First published on hellenismos.org on June 1, 2022.
The Gaulish
polytheist organization Toutâ Galation invited the pagan YouTuber and Genocide
denier “Aliakai” to speak at their this year’s Touta Galation Conference.
“Aliakai” is known in the Hellenic community for culturally appropriating
Hellenic tradition and spreading false information about Hellenic collectives.
In the past,
“Aliakai” has used an ethnocentric rhetoric in order to
discredit Hellenic organizations who play a major role in the
Hellenic re-Indigenization movement, known as re-Hellenization
(“epanellinisi”). She also denied
Greek genocide, reproducing Turkish nationalist propaganda and ignoring
the empirical data. As such, she denies the dignity of innocent victims who
suffered under Atatürk’s nationalism. In addition to that, her genocide denial
also entails an assault on the collective dignity of the Hellenic people.
Anti-Hellenism
is widespread in Anglo-American paganism, but only a few pagans have openly
denied Greek genocide to date. However, what all colonial pagans have in
common, whether they deny Greek genocide or not, is the attack on the Hellenes‘
right to self-determination which is anchored in Article I of the Charter of
the United Nations. But Hellenism is not the only culture facing the
imperialist ambitions of paganism and the New Age movement.[1] On the contrary,
Hellenes are one of many peoples whose history, rites and ethnonyms have been
desecrated, commercialized and abused by imposters,
cultists and their followers who rationalize their behavior in a manner that is
consistent with their ahistorical approach to indigenous cultures.
Although she
was dismantled many times, “Aliakai” still pretends to be a Hellenist[2], even
though she does not speak Greek. Still pretends to be part of the Hellenic community[3],
while the Hellenic community is fending off her and her followers‘ ongoing
attempt to usurp the Hellenes‘ sovereignty over their own culture. For them,
Hellenes have no say over Hellenism.[4] They say this quite openly.
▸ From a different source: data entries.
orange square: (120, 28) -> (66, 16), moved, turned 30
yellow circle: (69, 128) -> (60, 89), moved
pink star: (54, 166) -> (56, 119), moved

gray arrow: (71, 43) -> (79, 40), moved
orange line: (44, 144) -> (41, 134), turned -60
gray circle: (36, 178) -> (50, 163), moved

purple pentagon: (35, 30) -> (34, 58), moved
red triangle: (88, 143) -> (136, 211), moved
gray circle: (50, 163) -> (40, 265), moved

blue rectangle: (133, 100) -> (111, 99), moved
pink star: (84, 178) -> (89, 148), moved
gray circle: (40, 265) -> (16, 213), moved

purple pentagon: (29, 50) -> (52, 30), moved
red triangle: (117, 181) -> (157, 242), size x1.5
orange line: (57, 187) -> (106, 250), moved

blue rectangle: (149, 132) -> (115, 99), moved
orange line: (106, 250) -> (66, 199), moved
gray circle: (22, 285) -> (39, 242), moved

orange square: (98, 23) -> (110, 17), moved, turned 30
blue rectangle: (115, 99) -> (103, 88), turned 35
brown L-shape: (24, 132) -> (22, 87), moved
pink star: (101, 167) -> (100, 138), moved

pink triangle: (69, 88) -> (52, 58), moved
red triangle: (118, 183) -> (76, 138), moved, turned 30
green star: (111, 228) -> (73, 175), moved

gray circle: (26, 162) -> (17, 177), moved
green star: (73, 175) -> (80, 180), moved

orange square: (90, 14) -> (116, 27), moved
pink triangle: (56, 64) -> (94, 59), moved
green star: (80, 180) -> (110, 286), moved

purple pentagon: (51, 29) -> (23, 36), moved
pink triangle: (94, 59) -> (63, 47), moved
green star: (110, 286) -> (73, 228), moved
And yet
they claim to be part of an ethno-cultural group whose fundamental right they
undermine. But logic was never paganism’s strength. In the light of the above,
it is obvious that this particular branch of paganism is, if we look at it
carefully, the counter-program
to re-Hellenization, which is an effort to reclaim Greeks‘ sovereignty
over their imagination and break the chains of Christianity, but also put an
end to the exploitation and distortion of Hellenic tradition by occultism,
paganism, the New Age movement and nationalism.
In the video
below, you hear “Aliakai” speaking at the Touta Galation Conference 2022. As
showed above, her renewed attempt to speak on behalf of Hellenism is only one
link in a chain of countless transgressions. But paganism’s depravity is
nothing new. More important is the fact that she was invited by Toutâ Galation
to participate in their conference, which raises the question of their stand on cultural
appropriation and pagan colonialism. There can be two reasons for
her invitation: either the Toutâ Galation did not run a background check on her
or they know about her, but have no problem with her activities. Whatever the
case, by inviting a pagan colonialist and Genocide denier to speak at their
conference, they offered a platform to cultural appropriation, Genocide
denial, disinformation, ethnocentrism[5] and anti-Hellenism.
The European
Congress of Ethnic Religions (ECER) and, most importantly, the Hellenic community
must know this and address it properly.
Notes
[1] See:
“Declaration of War Against Exploiters of Lakota Spirituality.”
[2] Hellenist: a person of non-Greek ancestry who is Greek in language,
religion and ethos (“culture”).
[3] Hellenic community: a community of the Hellenic people.
[4] Hellenism or Hellenismos: the indigenous Hellenic culture, also known as
“Hellenikon.”
[5] Ethnocentrism: understanding and judging “the professed convictions and
other behaviors and cultural products of persons in other societies in terms of
the categories and standards of one’s own” (Benson Saler: Conceptualizing
Religion: Immanent Anthropologists, Transcendent Natives, and Unbounded
Categories, New York/Oxford, 2000, p. 8-9).